Unsteady numerical investigation of the effect of wakes with eddy shedding in different axial turbine aerofoils

Abstract In the past it was found experimentally and numerically that eddy shedding on trailing edges of turbine aerofoils has significant effect on the aerodynamic performance. Aerofoils of gas turbines usually have relatively thick trailing edges for reasons of mechanical integrity, and hence strong unsteady wakes are created. The current investigation considers trailing edges without cooling injection; hence the area of application is limited to the low- and medium-pressure stages of a gas turbine. In this work a numerical investigation is performed with the aim to weigh the loss production inside these unsteady wakes against the available kinetic energy of the unsteady fluid to formulate a so-called unsteady recovery factor.

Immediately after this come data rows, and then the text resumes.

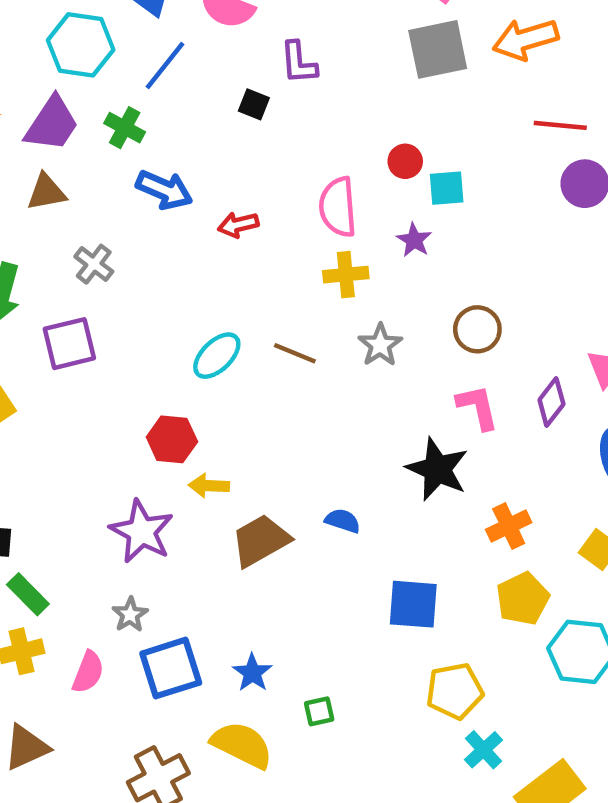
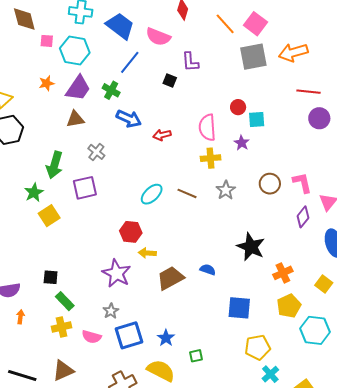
cyan hexagon: (81, 45) -> (75, 51), moved
pink L-shape: (478, 407) -> (302, 183), moved
pink semicircle: (88, 672) -> (92, 337), turned 84

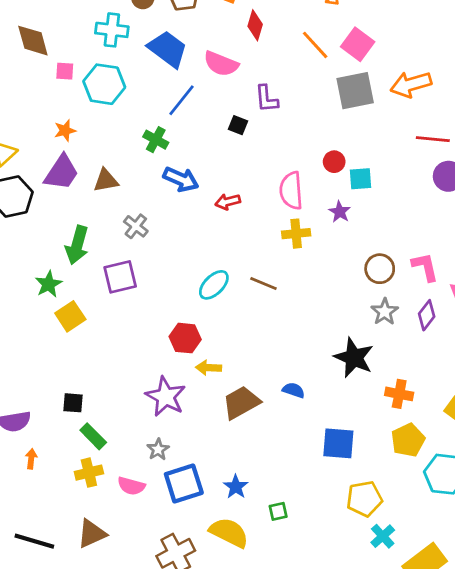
purple trapezoid: (78, 88) -> (61, 173), moved
gray star: (226, 190) -> (385, 312), moved
orange cross: (283, 273) -> (399, 394), turned 36

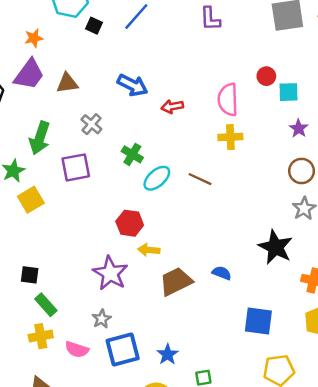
black square: (238, 125) -> (94, 26), moved
green cross: (156, 140) -> (132, 154), moved
purple star: (340, 212) -> (299, 128), moved

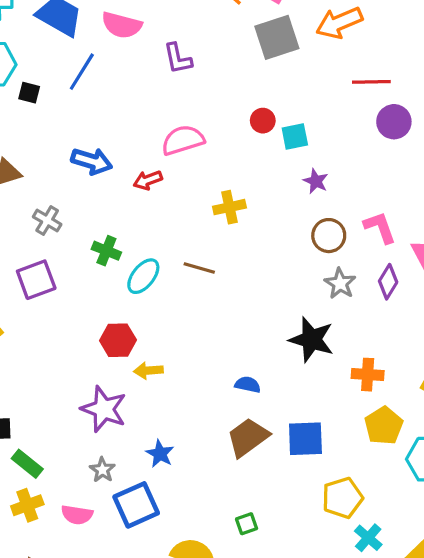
pink semicircle: (228, 100) -> (183, 140), moved, turned 84
brown trapezoid: (176, 282) -> (248, 437), moved
blue star: (168, 354) -> (160, 454), moved

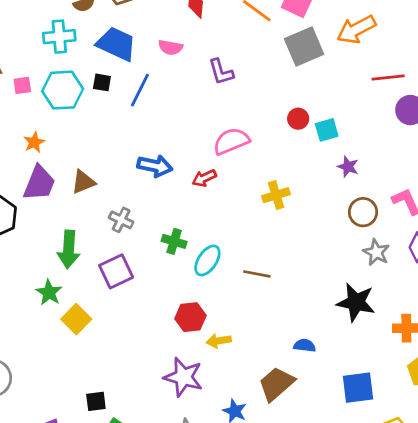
pink semicircle: (122, 25) -> (171, 47), size x0.7
black square: (29, 93) -> (102, 82), moved
brown line: (199, 268) -> (257, 274), moved
brown trapezoid: (248, 437) -> (276, 384), moved

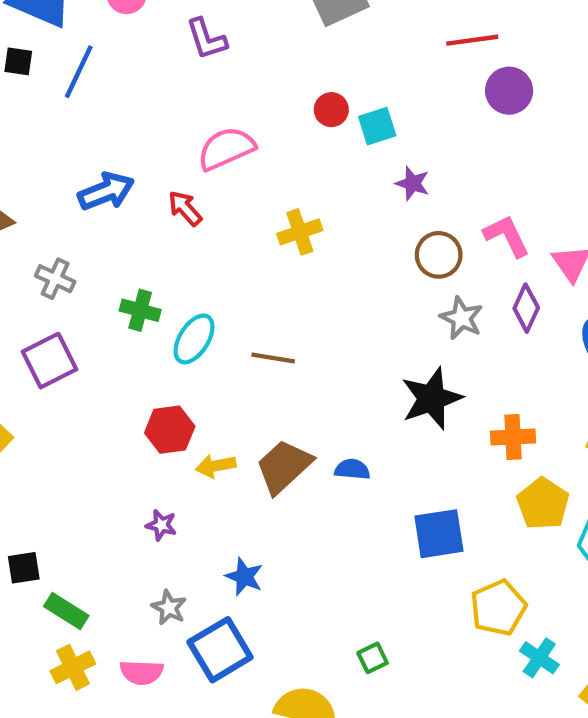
blue arrow: (155, 166) -> (106, 191), turned -32
red arrow: (204, 178) -> (185, 208), turned 75
black star: (356, 302) -> (432, 398), turned -30
purple star: (183, 377) -> (161, 525), size x0.5
brown trapezoid: (276, 384) -> (284, 467), moved

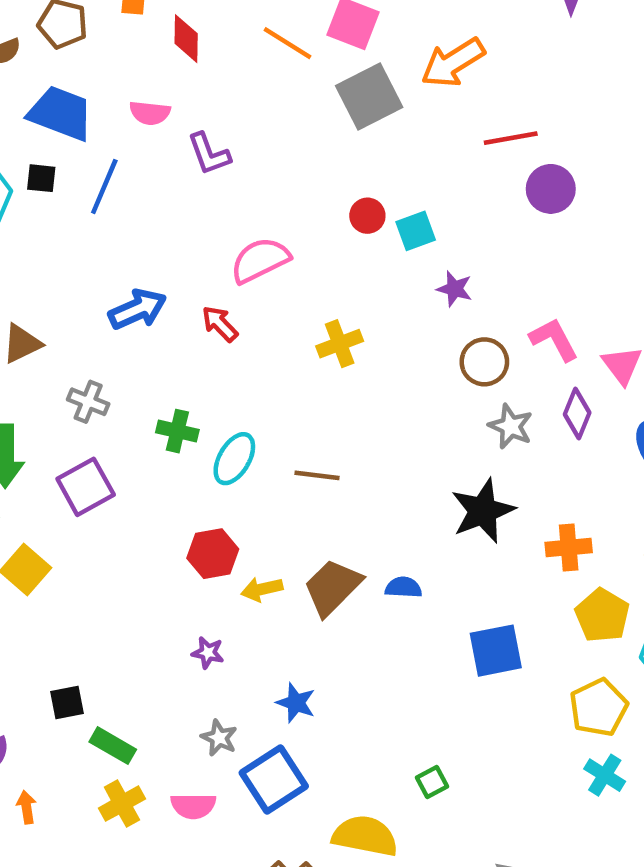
purple L-shape: (207, 39) -> (209, 154), moved
yellow pentagon: (498, 608) -> (599, 707), moved

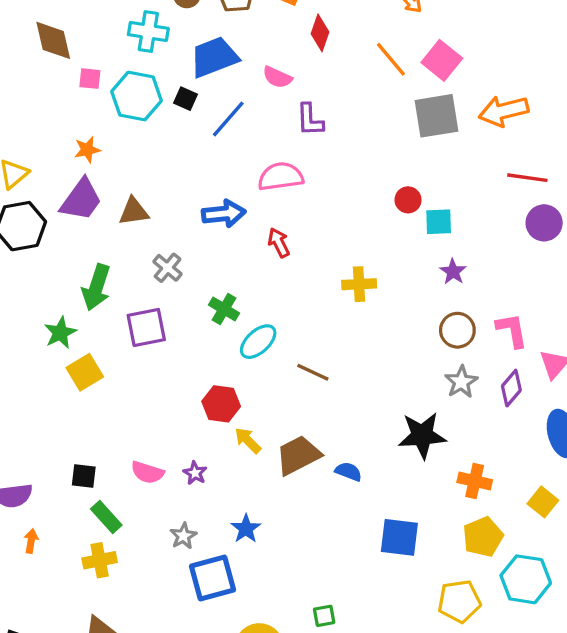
blue trapezoid: (61, 113) -> (214, 57), turned -60
pink semicircle: (260, 260) -> (281, 177), moved
yellow arrow: (262, 589) -> (248, 440), turned 40
pink semicircle: (193, 806) -> (147, 472), moved

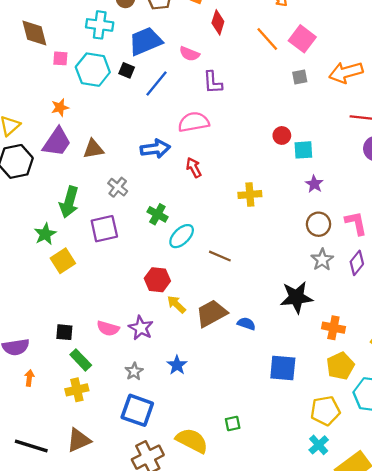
gray square: (437, 116) -> (300, 77), size x0.5
purple star: (195, 473) -> (141, 328), size x1.5
blue square: (213, 578) -> (137, 410), moved, turned 36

Furthermore, several design exercises are presented on a gas-turbine rotor profile, which is interacting with the unsteady wake of an upstream vane with eddy shedding. This shows that the stage performance is quite significantly influenced comparing frontloaded, midloaded, and aftloaded profile designs in contradiction to standard steady design approaches. It was found that a frontloaded rotor design under consideration of interaction with an unsteady wake can increase the stage performance of a two-dimensional midsection considerably, while under steady assumptions it has about the same or worse performance. This result shows the importance of unsteady methods in turbine design and also potential new ways for improved profile design.